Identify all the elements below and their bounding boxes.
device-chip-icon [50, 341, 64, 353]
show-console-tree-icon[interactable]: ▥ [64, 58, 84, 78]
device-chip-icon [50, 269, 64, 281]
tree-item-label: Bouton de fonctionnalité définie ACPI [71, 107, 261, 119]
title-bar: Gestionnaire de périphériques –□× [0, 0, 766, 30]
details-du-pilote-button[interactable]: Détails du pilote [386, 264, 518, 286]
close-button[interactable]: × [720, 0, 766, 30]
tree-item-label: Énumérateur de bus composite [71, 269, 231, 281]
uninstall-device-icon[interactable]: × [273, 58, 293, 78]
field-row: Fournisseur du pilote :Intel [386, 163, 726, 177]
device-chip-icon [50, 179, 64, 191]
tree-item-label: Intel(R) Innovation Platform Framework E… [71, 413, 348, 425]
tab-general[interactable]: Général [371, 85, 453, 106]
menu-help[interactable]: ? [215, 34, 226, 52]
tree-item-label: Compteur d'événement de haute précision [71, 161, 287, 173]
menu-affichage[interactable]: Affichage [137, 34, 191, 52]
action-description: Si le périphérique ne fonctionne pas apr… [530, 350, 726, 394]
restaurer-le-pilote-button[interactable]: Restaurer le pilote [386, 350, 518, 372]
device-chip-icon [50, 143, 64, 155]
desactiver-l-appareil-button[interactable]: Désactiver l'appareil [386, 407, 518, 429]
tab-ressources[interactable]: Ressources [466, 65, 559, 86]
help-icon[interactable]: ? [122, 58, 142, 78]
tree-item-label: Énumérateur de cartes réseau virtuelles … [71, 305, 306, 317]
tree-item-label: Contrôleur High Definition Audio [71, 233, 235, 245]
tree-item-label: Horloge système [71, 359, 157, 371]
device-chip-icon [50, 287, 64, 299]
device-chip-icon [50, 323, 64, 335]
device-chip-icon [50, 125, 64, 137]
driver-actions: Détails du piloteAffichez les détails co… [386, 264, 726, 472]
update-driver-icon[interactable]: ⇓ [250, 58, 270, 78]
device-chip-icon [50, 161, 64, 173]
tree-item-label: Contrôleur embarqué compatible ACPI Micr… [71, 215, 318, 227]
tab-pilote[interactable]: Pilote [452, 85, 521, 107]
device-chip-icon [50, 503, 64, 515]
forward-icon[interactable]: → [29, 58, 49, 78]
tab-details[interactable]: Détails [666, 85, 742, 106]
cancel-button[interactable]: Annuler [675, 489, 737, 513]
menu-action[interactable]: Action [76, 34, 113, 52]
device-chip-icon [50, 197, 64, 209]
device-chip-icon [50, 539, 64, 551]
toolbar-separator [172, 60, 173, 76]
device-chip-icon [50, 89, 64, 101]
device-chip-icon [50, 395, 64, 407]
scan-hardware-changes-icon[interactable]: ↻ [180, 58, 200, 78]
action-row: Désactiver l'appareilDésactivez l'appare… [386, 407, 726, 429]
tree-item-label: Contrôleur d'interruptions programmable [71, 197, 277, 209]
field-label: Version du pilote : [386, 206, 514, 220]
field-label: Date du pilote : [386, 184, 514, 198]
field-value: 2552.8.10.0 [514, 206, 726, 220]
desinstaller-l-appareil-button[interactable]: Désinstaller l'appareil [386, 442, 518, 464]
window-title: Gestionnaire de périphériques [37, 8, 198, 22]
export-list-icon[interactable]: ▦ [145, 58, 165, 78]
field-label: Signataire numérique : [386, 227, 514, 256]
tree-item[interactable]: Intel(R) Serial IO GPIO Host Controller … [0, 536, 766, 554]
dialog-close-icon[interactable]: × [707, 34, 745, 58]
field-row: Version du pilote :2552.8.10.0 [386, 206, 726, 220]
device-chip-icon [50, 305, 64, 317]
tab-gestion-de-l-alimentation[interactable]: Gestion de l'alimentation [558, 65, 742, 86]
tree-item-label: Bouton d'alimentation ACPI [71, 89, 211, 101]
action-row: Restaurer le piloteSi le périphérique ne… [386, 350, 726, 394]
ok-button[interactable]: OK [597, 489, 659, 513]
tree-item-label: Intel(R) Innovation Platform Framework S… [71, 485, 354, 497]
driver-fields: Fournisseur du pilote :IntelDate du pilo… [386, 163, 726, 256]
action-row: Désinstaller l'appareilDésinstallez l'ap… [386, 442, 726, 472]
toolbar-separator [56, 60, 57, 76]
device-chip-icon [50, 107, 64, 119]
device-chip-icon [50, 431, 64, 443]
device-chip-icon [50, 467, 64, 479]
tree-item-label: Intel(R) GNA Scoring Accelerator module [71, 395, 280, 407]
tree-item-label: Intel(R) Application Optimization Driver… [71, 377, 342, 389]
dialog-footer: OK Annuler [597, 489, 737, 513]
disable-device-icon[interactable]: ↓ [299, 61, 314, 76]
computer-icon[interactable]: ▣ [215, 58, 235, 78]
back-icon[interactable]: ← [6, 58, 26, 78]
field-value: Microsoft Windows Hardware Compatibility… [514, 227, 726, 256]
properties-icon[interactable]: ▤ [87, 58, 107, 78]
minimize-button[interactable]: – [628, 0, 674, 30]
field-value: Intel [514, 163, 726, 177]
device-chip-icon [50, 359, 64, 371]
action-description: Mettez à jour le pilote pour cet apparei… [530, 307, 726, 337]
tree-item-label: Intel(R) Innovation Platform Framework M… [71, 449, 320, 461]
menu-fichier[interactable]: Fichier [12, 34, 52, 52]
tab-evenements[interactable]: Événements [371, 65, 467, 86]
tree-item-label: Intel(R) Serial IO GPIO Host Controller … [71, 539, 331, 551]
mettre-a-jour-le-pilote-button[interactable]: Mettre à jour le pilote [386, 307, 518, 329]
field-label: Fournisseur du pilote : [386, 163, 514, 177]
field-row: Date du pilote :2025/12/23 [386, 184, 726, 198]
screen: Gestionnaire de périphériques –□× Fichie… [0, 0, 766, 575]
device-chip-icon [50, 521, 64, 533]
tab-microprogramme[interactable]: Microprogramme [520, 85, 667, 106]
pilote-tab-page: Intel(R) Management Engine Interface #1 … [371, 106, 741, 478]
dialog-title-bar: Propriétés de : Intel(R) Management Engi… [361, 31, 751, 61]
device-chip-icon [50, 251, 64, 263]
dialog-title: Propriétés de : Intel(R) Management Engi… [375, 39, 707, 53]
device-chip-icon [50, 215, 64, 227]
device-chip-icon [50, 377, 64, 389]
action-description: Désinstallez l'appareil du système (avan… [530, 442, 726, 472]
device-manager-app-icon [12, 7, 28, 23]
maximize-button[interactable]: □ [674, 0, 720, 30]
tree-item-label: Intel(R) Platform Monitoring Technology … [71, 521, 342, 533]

Your goal
Take each line above that holds the string "ACPI" and copy it.

Worked solution
tree-item-label: Bouton de fonctionnalité définie ACPI [71, 107, 261, 119]
tree-item-label: Contrôleur embarqué compatible ACPI Micr… [71, 215, 318, 227]
tree-item-label: Bouton d'alimentation ACPI [71, 89, 211, 101]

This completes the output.